Facilitation

Child Protective Services. HSA Family and Children's Services (FCS) responds to reports of suspected child abuse, neglect and exploitation.

As an internal facilitation and service design resource in the same agency where Child Protective Services (CPS) operates, I led a facilitation remotely to help more then ten employees from four different government and nonprofit organizations understand the process and systemic obstacles from separating children from their families (because of suspected abuse) and then them reuniting with quicker and with greater dignity.

Role: Lead Facilitator

Year: 2021

Challenge: CPS, community partner organizations and other governmental bodies are involved when a child is removed from their home because of reported endangerment. These organizations wanted to improve the family reunification process. However, there was no shared understanding of the (un)connected experiences that a child, their parent/guardian and each stakeholder have in the reunification process. How could I co-produce with the project team each stakeholder’s respective service journey, systemic obstacles experienced and a prioritized list for them to address once the facilitation is done?

FCS Visitation Process | 10 & 11 August 2021 is at the top of the MURAL/online facilitation tool screenshot.
It then includes a space for participants to move and type on the MURAL sticky notes. There is a blurry visual trying to explain the difference between inequality, equality, equity, and justice. 
The "Our Process" visual, explained below in the Alt Text, is then feature.
Below all of that, there are a series of rows with titles/text that are blurred out.
There are five, blurred, column headings spaced out across the MURAL. 
Sticky notes would then fill that space. 
On the far left side is an agenda for the day that states:
1. MURAL (Zoom & follow)
2. Review Deliverables: 
-Map the current state process, include times for longer steps / things to change
-Identify barriers
-(Barriers: Blame the system, not people)
-(Time Permitting) Prioritize barriers & identify possible improvements
3. Equity-Centered Design
4. Breaks (every 50 min.)
5. Finish mapping the child's and family's experience.
6. Allow you to build out your process, aligning with top row of child and family by segments (Start, Onboard, Maintain, Finish, Extend). 
7. Do this solo for ten minutes then review our work, then continue on.
8.Feedback
Guardrails
- Map what happens 80% of the time.
- One idea per sticky note.
- Ask any question.
- Share anything unclear or confusing about MURAL, the process or anything else.
1. Review columns and rows
2.Ask questions.

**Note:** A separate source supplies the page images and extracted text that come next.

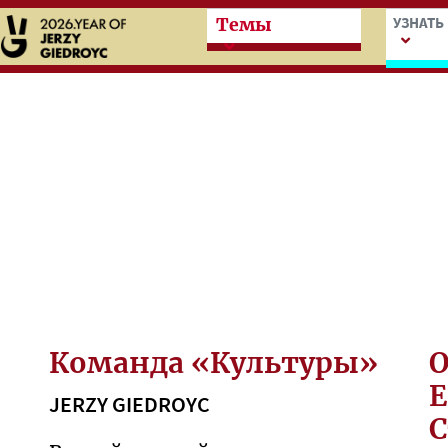
Przeskocz do treści zasad
Przesk
УЗНАТЬ
Темы
Команда «Культуры»
О
Е
JERZY GIEDROYC
С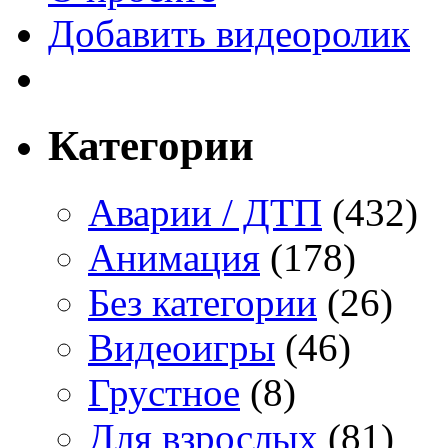
Добавить видеоролик
Категории
Аварии / ДТП
(432)
Анимация
(178)
Без категории
(26)
Видеоигры
(46)
Грустное
(8)
Для взрослых
(81)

Offer insights. You are the SMEs.
3.Describe their power
4.Start w/ families
REMOTE FACILITATION

Strategy: The two managers, a third colleague and I, created a template for the facilitation. The managers identified each of the roles and organizations involved in the child removal and reunification process. We invited all to participate. My request for children and families to be there was unsuccessful. Our two, three-hour, facilitation sessions were followed by another hour-long session to prioritize the obstacles surfaced on the service journey map. The two managers helping to drive the project then learned of a multi-county project to work on this same issue and applied our insights to this broader effort.

Our Process: "(1) Learn (2) Build (3) Test, (4) Learn/Repeat" is written in white lettering on black, small circles. Each of these circles are on the outside of a large, white circle. The smaller, black circles are meant to be equidistant on the edge of the larger, white circle. In the middle of the larger white circle is written, "HSA employees and the public experience services through a historical context of power, privilege, discrimination and trauma. How could we create a more equitable and just future state with this context in mind?" 
Key words in this text are underlined by one of four arrows. Each arrow points to its own yellow box. Each yellow box has the same words, "Example for Employees? For Clients?"
1. "Power" has one arrow.
2. "Privilege" has another.
3. "Trauma" is one.
4. "Discrimination" is the last.
APPLYING EQUITY-CENTERED DESIGN

Equity Considerations: Participants came from a variety of demographic backgrounds and experiences working within the CPS system. Our equity-centered design approach attempted to honor their lived experiences as well as the families who were absent regrettably.

Outputs: (1) A hybrid service design blueprint and process map. (2) A prioritized list of obstacles in the service journey.

Impact: The participants had never collectively identified and attempted to fill the gaps in their assumptions about who was helping families and how. Quick wins were identified and made. The managers found the prioritized list from the facilitation provided focus for changes. They committed to working with their teams and families to test and implement improvements iteratively.